What the task asks: Please output the listing below character for character and omit the images.

•••••

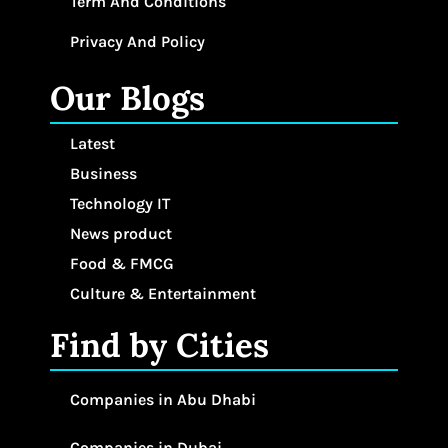
Term And Conditions
Privacy And Policy
Our Blogs
Latest
Business
Technology IT
News product
Food & FMCG
Culture & Entertainment
Find by Cities
Companies in Abu Dhabi
Companies in Dubai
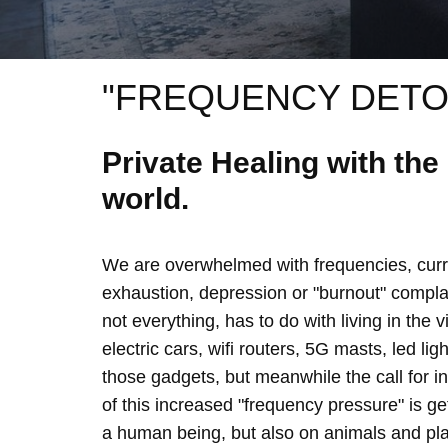
"FREQUENCY DETO
Private Healing with th
world.
We are overwhelmed with frequencies, curre
exhaustion, depression or "burnout" complain
not everything, has to do with living in the 
electric cars, wifi routers, 5G masts, led lig
those gadgets, but meanwhile the call for 
of this increased "frequency pressure" is g
a human being, but also on animals and plan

•••••

Solution:
Term And Conditions
Privacy And Policy
Our Blogs
Latest
Business
Technology IT
News product
Food & FMCG
Culture & Entertainment
Find by Cities
Companies in Abu Dhabi
Companies in Dubai
"FREQUENCY DETO
Private Healing with th
world.
We are overwhelmed with frequencies, curre
exhaustion, depression or "burnout" complain
not everything, has to do with living in the 
electric cars, wifi routers, 5G masts, led lig
those gadgets, but meanwhile the call for 
of this increased "frequency pressure" is g
a human being, but also on animals and plan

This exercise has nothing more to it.